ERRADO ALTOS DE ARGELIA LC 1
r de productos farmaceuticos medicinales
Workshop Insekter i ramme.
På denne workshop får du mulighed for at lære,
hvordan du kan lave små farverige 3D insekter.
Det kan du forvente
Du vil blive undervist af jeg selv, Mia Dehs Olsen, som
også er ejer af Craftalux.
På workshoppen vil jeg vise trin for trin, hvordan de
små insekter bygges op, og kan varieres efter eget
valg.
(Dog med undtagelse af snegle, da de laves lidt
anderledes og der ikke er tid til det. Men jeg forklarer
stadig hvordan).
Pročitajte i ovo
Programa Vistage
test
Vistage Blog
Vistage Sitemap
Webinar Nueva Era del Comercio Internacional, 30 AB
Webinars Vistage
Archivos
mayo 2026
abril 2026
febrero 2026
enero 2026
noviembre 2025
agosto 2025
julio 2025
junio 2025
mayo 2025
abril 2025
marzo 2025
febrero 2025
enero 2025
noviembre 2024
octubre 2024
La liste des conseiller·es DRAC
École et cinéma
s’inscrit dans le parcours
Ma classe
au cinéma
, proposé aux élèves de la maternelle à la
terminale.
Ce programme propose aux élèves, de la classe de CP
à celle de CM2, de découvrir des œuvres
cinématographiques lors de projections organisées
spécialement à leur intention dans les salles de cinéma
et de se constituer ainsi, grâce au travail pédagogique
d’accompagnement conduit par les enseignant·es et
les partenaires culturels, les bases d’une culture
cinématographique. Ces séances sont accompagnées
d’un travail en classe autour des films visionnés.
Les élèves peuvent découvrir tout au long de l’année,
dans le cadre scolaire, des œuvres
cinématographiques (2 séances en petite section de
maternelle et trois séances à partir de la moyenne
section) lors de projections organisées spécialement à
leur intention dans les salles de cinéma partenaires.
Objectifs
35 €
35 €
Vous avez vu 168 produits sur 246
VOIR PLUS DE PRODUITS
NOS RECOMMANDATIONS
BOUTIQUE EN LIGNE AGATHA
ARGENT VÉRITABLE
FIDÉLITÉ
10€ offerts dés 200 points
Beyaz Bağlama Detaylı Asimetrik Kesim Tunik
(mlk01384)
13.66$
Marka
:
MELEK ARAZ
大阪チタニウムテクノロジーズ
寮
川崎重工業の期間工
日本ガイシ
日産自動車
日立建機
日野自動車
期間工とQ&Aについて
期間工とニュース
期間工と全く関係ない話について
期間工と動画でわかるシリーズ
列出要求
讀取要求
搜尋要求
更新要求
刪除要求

------------------------------------------------

- ACTIVITY:
Every record above should be output exactly.

- TASK SOLUTION:
ERRADO ALTOS DE ARGELIA LC 1
r de productos farmaceuticos medicinales
Workshop Insekter i ramme.
På denne workshop får du mulighed for at lære,
hvordan du kan lave små farverige 3D insekter.
Det kan du forvente
Du vil blive undervist af jeg selv, Mia Dehs Olsen, som
også er ejer af Craftalux.
På workshoppen vil jeg vise trin for trin, hvordan de
små insekter bygges op, og kan varieres efter eget
valg.
(Dog med undtagelse af snegle, da de laves lidt
anderledes og der ikke er tid til det. Men jeg forklarer
stadig hvordan).
Pročitajte i ovo
Programa Vistage
test
Vistage Blog
Vistage Sitemap
Webinar Nueva Era del Comercio Internacional, 30 AB
Webinars Vistage
Archivos
mayo 2026
abril 2026
febrero 2026
enero 2026
noviembre 2025
agosto 2025
julio 2025
junio 2025
mayo 2025
abril 2025
marzo 2025
febrero 2025
enero 2025
noviembre 2024
octubre 2024
La liste des conseiller·es DRAC
École et cinéma
s’inscrit dans le parcours
Ma classe
au cinéma
, proposé aux élèves de la maternelle à la
terminale.
Ce programme propose aux élèves, de la classe de CP
à celle de CM2, de découvrir des œuvres
cinématographiques lors de projections organisées
spécialement à leur intention dans les salles de cinéma
et de se constituer ainsi, grâce au travail pédagogique
d’accompagnement conduit par les enseignant·es et
les partenaires culturels, les bases d’une culture
cinématographique. Ces séances sont accompagnées
d’un travail en classe autour des films visionnés.
Les élèves peuvent découvrir tout au long de l’année,
dans le cadre scolaire, des œuvres
cinématographiques (2 séances en petite section de
maternelle et trois séances à partir de la moyenne
section) lors de projections organisées spécialement à
leur intention dans les salles de cinéma partenaires.
Objectifs
35 €
35 €
Vous avez vu 168 produits sur 246
VOIR PLUS DE PRODUITS
NOS RECOMMANDATIONS
BOUTIQUE EN LIGNE AGATHA
ARGENT VÉRITABLE
FIDÉLITÉ
10€ offerts dés 200 points
Beyaz Bağlama Detaylı Asimetrik Kesim Tunik
(mlk01384)
13.66$
Marka
:
MELEK ARAZ
大阪チタニウムテクノロジーズ
寮
川崎重工業の期間工
日本ガイシ
日産自動車
日立建機
日野自動車
期間工とQ&Aについて
期間工とニュース
期間工と全く関係ない話について
期間工と動画でわかるシリーズ
列出要求
讀取要求
搜尋要求
更新要求
刪除要求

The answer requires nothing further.